Buying LumberKnow what to look for and what to avoid
Synopsis: Roughsawn boards are enough to send Vincent Laurence of Fine Woodworking daydreaming about projects. He explains here how to find what you’re looking for and what to avoid. He talks about where to buy lumber and what form to buy the wood in — he prefers roughsawn, so he can plane it himself. He demystifies lumber-grading systems and includes a glossary of terms. He talks about what to look for and tells you which defects are things of beauty and which are headaches. And he talks about what you should take to the lumberyard to help you select what you want.
I remember cruising the aisles of a home center, while still in college, looking for wood to make a stereo rack. I was making the move from pine 1x12s on cinder blocks, and I wanted to do it right. But something wasn’t right with the hardwood lumber at the home center. It was stacked upright, all surfaced and plastic wrapped. In its packaged uniformity, the lumber had all the appeal of shrink-wrapped chickens lined up in a supermarket cooler.
Today, there are few things I enjoy more than pawing through stacks of walnut, cherry or bird’s-eye maple. Even roughsawn boards are enough to set me building projects in my head. For me, the wood itself is a big part of the reason for woodworking.
But you have to find the wood first. Then you need to know what you’re looking for—and what to avoid. There are a lot of different places to find wood, each with its advantages and disadvantages. And wood is available in many forms: air dried and kiln dried, quartersawn and flatsawn, roughsawn and planed. Quartersawn and flatsawn are defined in the glossary on pp. 38-39 and are discussed later in this article.

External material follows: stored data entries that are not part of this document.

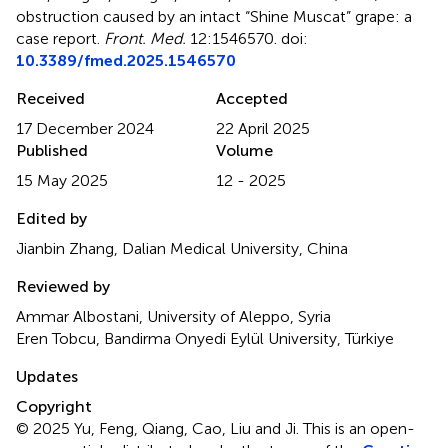
obstruction caused by an intact “Shine Muscat” grape: a
case report
.
Front. Med.
12:1546570. doi:
10.3389/fmed.2025.1546570
Received
Accepted
17 December 2024
22 April 2025
Published
Volume
15 May 2025
12 - 2025
Edited by
Jianbin Zhang, Dalian Medical University, China
Reviewed by
Ammar Albostani, University of Aleppo, Syria
Eren Tobcu, Bandirma Onyedi Eylül University, Türkiye
Updates
Copyright
© 2025 Yu, Feng, Qiang, Cao, Liu and Ji.
This is an open-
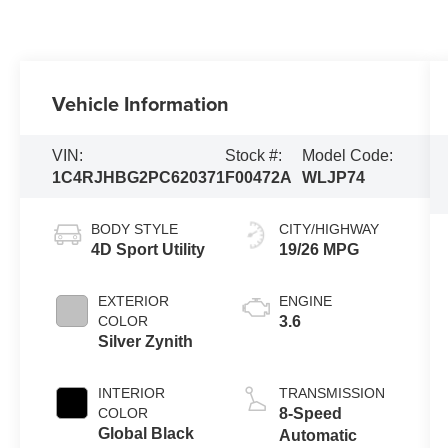
Vehicle Information
VIN:
Stock #:
Model Code:
1C4RJHBG2PC620371
F00472A
WLJP74
BODY STYLE
CITY/HIGHWAY
4D Sport Utility
19/26 MPG
EXTERIOR
ENGINE
COLOR
3.6
Silver Zynith
INTERIOR
TRANSMISSION
COLOR
8-Speed
Global Black
Automatic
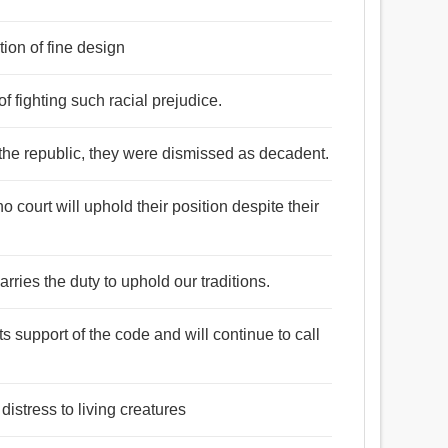
tion of fine design
of fighting such racial prejudice.
of the republic, they were dismissed as decadent.
 court will uphold their position despite their
arries the duty to uphold our traditions.
ts support of the code and will continue to call
distress to living creatures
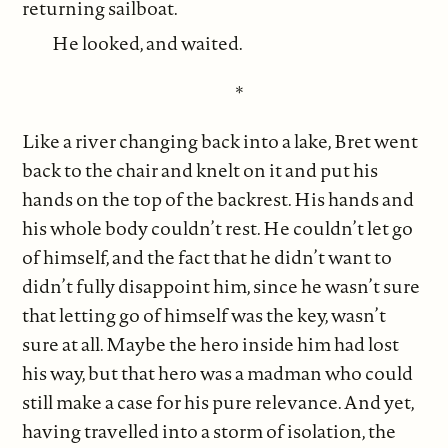
returning sailboat.
He looked, and waited.
*
Like a river changing back into a lake, Bret went
back to the chair and knelt on it and put his
hands on the top of the backrest. His hands and
his whole body couldn’t rest. He couldn’t let go
of himself, and the fact that he didn’t want to
didn’t fully disappoint him, since he wasn’t sure
that letting go of himself was the key, wasn’t
sure at all. Maybe the hero inside him had lost
his way, but that hero was a madman who could
still make a case for his pure relevance. And yet,
having travelled into a storm of isolation, the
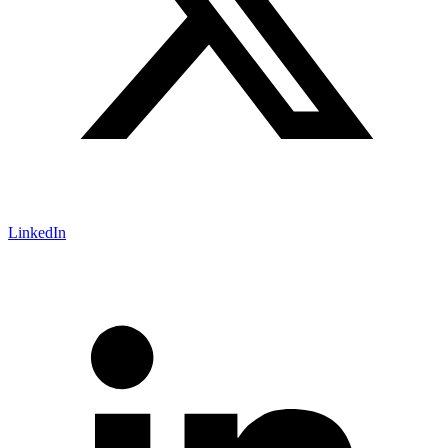
LinkedIn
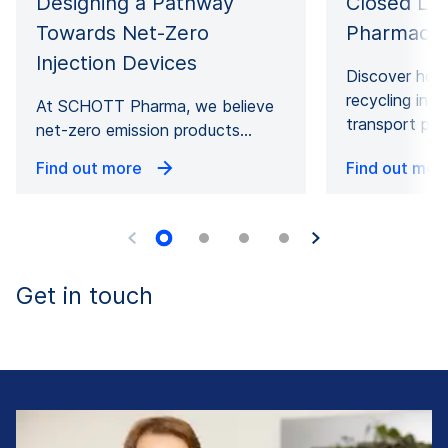
Designing a Pathway
Closed Loo
Towards Net-Zero
Pharmaceu
Injection Devices
Discover how
recycling in 
At SCHOTT Pharma, we believe
transport pa
net-zero emission products…
Find out more
Find out mor
Get in touch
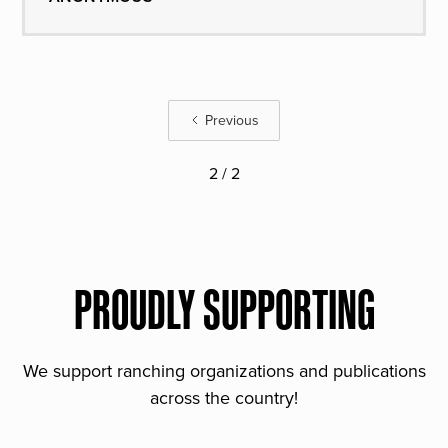
Previous
2 / 2
PROUDLY SUPPORTING
We support ranching organizations and publications
across the country!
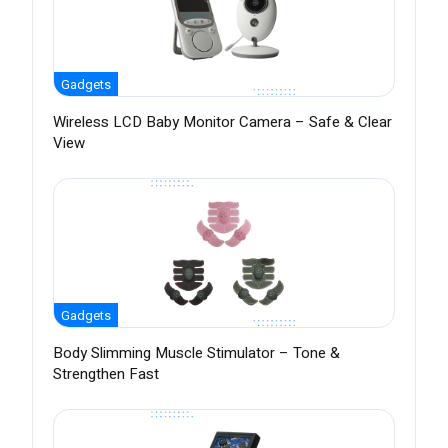
Gadgets
Wireless LCD Baby Monitor Camera – Safe & Clear
View
Gadgets
Body Slimming Muscle Stimulator – Tone &
Strengthen Fast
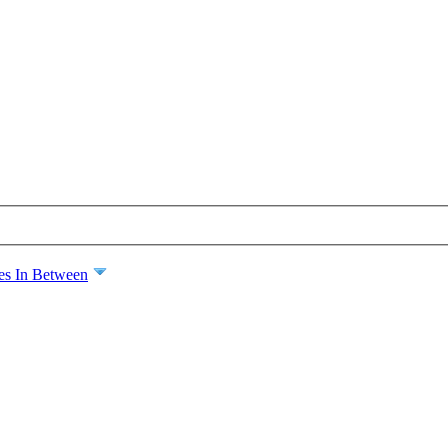
es In Between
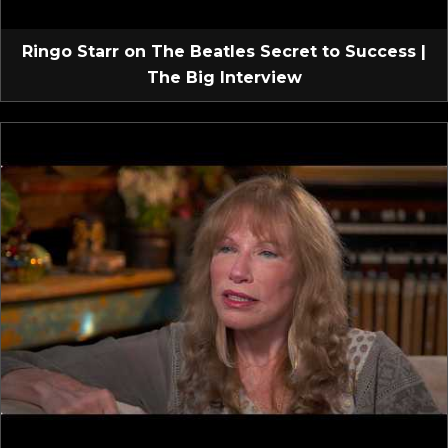
Ringo Starr on The Beatles Secret to Success |
The Big Interview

Given the opportunity, I always buy roughsawn. Lumber that’s already been planed, especially 1-in. stock, may be too thin if I have to resurface it after I get it back to my shop. If you don’t have a jointer and planer, you can often find a local professional woodworker who will surface your lumber for a fee. I’ve also known woodworkers who’ve taken woodworking courses at a local high school just to gain access to its woodworking equipment.
Wood is seldom defect-free. Lumber producers have developed grading systems to classify lumber quality. That information is helpful in a general way, but the small-shop woodworker is better off knowing about particular defects—which are acceptable, which are not—and what to do about them.